Republican architects of the congressional map deny that the process was unfair to Democrats and has undermined fair elections.

But listen to what Kasich, a candidate for the Republican nomination for president, had to say recently in a year-end speech in Columbus:

“I support redistricting reform dramatically. This will be something I’m going to do, whether I’m elected president or whether I’m here. … I think we need to eliminate gerrymandering. We’ve got to figure out a way to do it. We’ve got to be aggressive on it. We’ve got to have more competitive districts. That to me is what’s good for the state of Ohio and what’s good for the country.”

That’s what we’ve been saying for the past three years. We now have a reason to be cautiously optimistic that change may in the offing. We are hedging because the GOP leadership in the General Assembly has been less than enthusiastic about taking on this important issue.

Indeed, last month, after the voters of Ohio supported a constitutional amendment that changes the way Ohio House and Senate district lines are drawn, there was a lot of hemming and hawing when the GOP leadership was asked if the congressional districts were next.

But Republicans can’t ignore the fact that more than 71 percent of Ohioans who voted in November said it was time to change the map-drawing process for Ohio Senate and House districts.

Fairness and transparency were the selling points put forth by proponents of change – Democrats and Republicans – and that is what Gov. Kasich has in mind as he leads the charge for change on the congressional level.

MAKE DISTRICTS COMPETITIVE

There have been a variety of proposals on redrawing boundaries, but the key to any redistricting is competitiveness.

A toss-up state like Ohio should have a congressional delegation that reflects the political reality.

In 2012, the [Cleveland] Plain Dealer analyzed what the GOP had created with this cogent paragraph:

“Even though most Ohio voters backed Democrats in this year’s presidential and U.S. Senate elections, new congressional maps designed to protect GOP incumbents kept three quarters of the state’s U.S. House of Representatives seats in Republican hands.”

Here are some statistics that support the premise of the analysis:

Between 1982 and 1990, the vote in Ohio was 51 percent Democratic and 49 percent Republican. In that period, Democrats controlled 51 percent of Ohio’s seats in the U.S. House and Republicans had 49 percent.

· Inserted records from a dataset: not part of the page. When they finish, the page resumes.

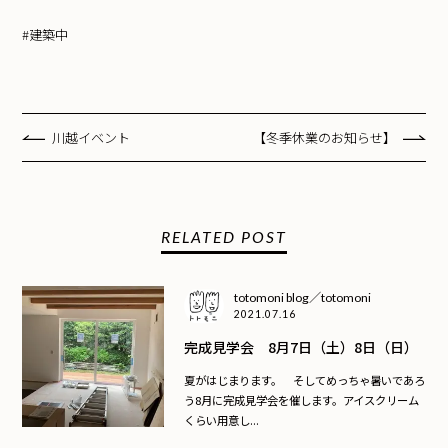
#建築中
川越イベント
【冬季休業のお知らせ】
RELATED POST
totomoni blog／totomoni
2021.07.16
完成見学会 8月7日（土）8日（日）
夏がはじまります。 そしてめっちゃ暑いであろ
う8月に完成見学会を催します。アイスクリーム
くらい用意し...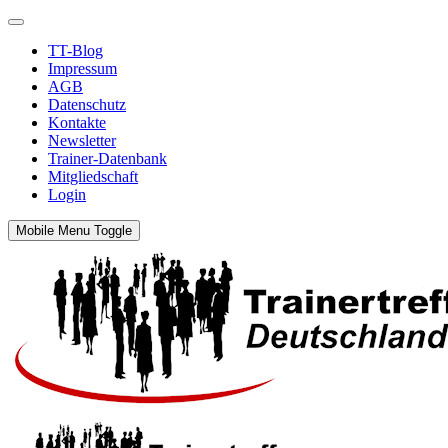
TT-Blog
Impressum
AGB
Datenschutz
Kontakte
Newsletter
Trainer-Datenbank
Mitgliedschaft
Login
Mobile Menu Toggle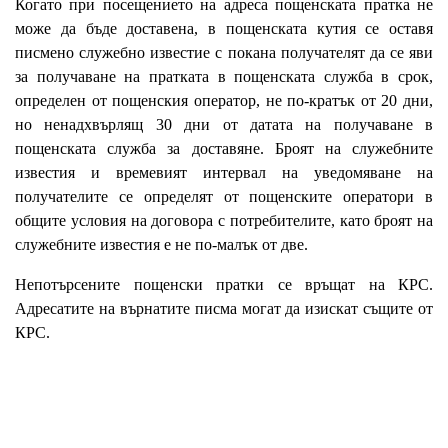
Когато при посещението на адреса пощенската пратка не
може да бъде доставена, в пощенската кутия се оставя
писмено служебно известие с покана получателят да се яви
за получаване на пратката в пощенската служба в срок,
определен от пощенския оператор, не по-кратък от 20 дни,
но ненадхвърлящ 30 дни от датата на получаване в
пощенската служба за доставяне. Броят на служебните
известия и времевият интервал на уведомяване на
получателите се определят от пощенските оператори в
общите условия на договора с потребителите, като броят на
служебните известия е не по-малък от две.
Непотърсените пощенски пратки се връщат на КРС.
Адресатите на върнатите писма могат да изискат същите от
КРС.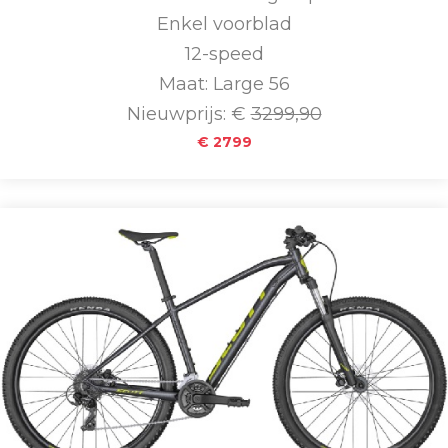
Enkel voorblad
12-speed
Maat: Large 56
Nieuwprijs: €
3299,90
€ 2799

Between 2002 and 2010, the Democratic-Republican vote was 49 percent to 51 percent. However, the number of seats in the House was 38 percent Democratic and 62 percent Republican.

In 2012, the vote breakdown was 49 percent Democratic to 51 percent Republican. But, the number of seats remained unchanged: 38 percent Democratic to 62 percent Republican.

It does not take a rocket scientist to see what the Republican majority in the Ohio Legislature has done: created congressional districts that guarantee overwhelming Republican control of the delegation.

We applaud Gov. Kasich for recognizing that a democracy flourishes when there is political balance and urge him to make redistricting reform a top priority in the three years left in his final term as governor.